Engage gumball machines to get candy. Feed hungry creatures to save them from GOD'S TEMPTING DONUT.
It's another Game and Watch game. I've never been a fan of games where you need to last as long as possible. If you get hit and retry, you have to sit through the first few minutes of 'no challenge' before you get up to the part which gave you difficulty. That's boring!
Yes, I'm arguing for quick saves in endurance games. Forgive me, I've got a cold and this music is turning my brain to snot.
We're back to FROG again. The penguins got rid of the broken signal and replaced it with a cannon! I can't possibly miss the start of the race this time!
The cast all cringe in anticipation as the cannon slowly releases a feeble waft of smoke instead of a 'KABOOM' and I miss the start of the race.
Now it's fire to jump!
Why do all these events have different jump controls!? There has to be a system... so far, FROG fires to jump, James jumps with up. Except in the first event, when James jumps with fire.
You're a failure, FROG!
Zero points! Get out!
It's another psuedo-platforming event starring James. He's got to jump on the little shells walking across the screen to flip them up in the air so he can catch them in a bucket. Once you've caught one, you can throw it upwards to pop the balloons at the top of the screen.
What usually happens is that you get got by one of these electric spiky bastards:
And then you get knocked unconscious by all of the critters:
Quick, look over there!
Holy moly, it's a dolphin on a unicycle. You don't see that every day!
This isn't a waggling race, it's a whirling race, and I don't like it.

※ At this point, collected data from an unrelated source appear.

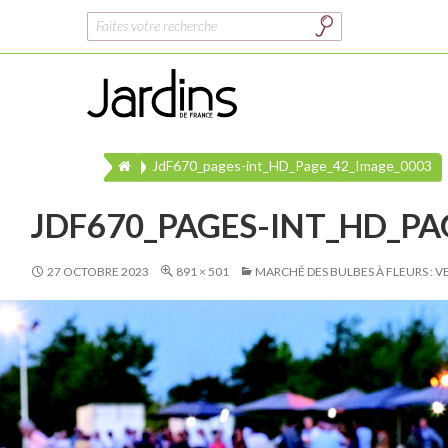
Rechercher :
JdF670_pages-int_HD_Page_42_Image_0003
JDF670_PAGES-INT_HD_PA
27 OCTOBRE 2023
891 × 501
MARCHÉ DES BULBES À FLEURS : VE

Let me tell you about Amiga joysticks. My favourite type of Amiga joystick is the Zipstick (external link), a hard-as-nails super-clickety microswitched marvel. It's an arcade style one button joystick, which is sturdy enough to be stuck to a surface and small enough to be held in the hand. It's got well-defined motion and responds to each change in position with a loud click. There's no better way to play arcade conversions like Volfied, Pang or Rod-Land.
When I play these mini-games, I can hear it crying. It sounds like a person being crushed to death.

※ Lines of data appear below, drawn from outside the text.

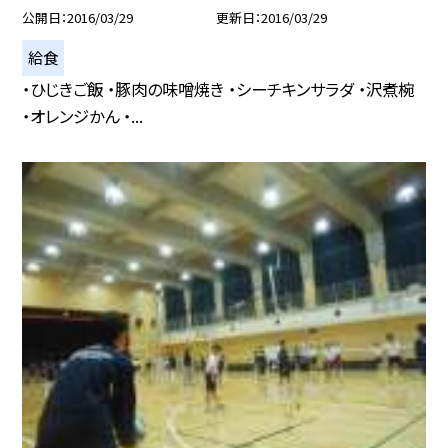
公開日
2016/03/29
更新日
2016/03/29
給食
・ひじきご飯 ・豚肉の味噌焼き ・シーチキンサラダ ・沢煮椀
・オレンジかん ・...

Why am I still playing this game? Why would anyone ever want to play this game!?
Technically, it's great. It's full of large, well-animated sprites and only slightly painful backgrounds. It's got music and sound effects playing together. All the events were fun to see. Even the platformy bits worked as platformers in their own right, sort of.
It's just a damned party game, though. A very short party game at that. Is The Aquatic Games at all fun when you play it with friends?
Does each player get to pick an Aquabat to play as? No! Is there a simultaneous two-player mode to any of the events? Hell no!
Do you get to pick the events you want to play? No! Does it keep records? No!
You take each turns playing all the events with your own copy of the Aquabat team, each team distinguished by having its own trainer. Do you get to input your own name for your team? Don't be silly. Do you get to pick a flag? No! A colour? No!
Is it fun for anyone, ever? No!
There are few enough Amiga joysticks in the world already. Please, please, don't waste the last few on this.
And speaking of joysticks, I only found out recently that this game was on the SNES and Mega Drive too!
It looks better, has nicer music and doesn't spend ages loading between events. It still kills pads though, so you'd only ever buy the game as a present for somebody you didn't like.
The SNES version replaces the event Hop, Skip and Jump in the training list with the event Relay Race, where you play as all the different characters one after another!
The poor Amiga is a bit too feeble to handle multiple things on screen at once, never mind multiple different things.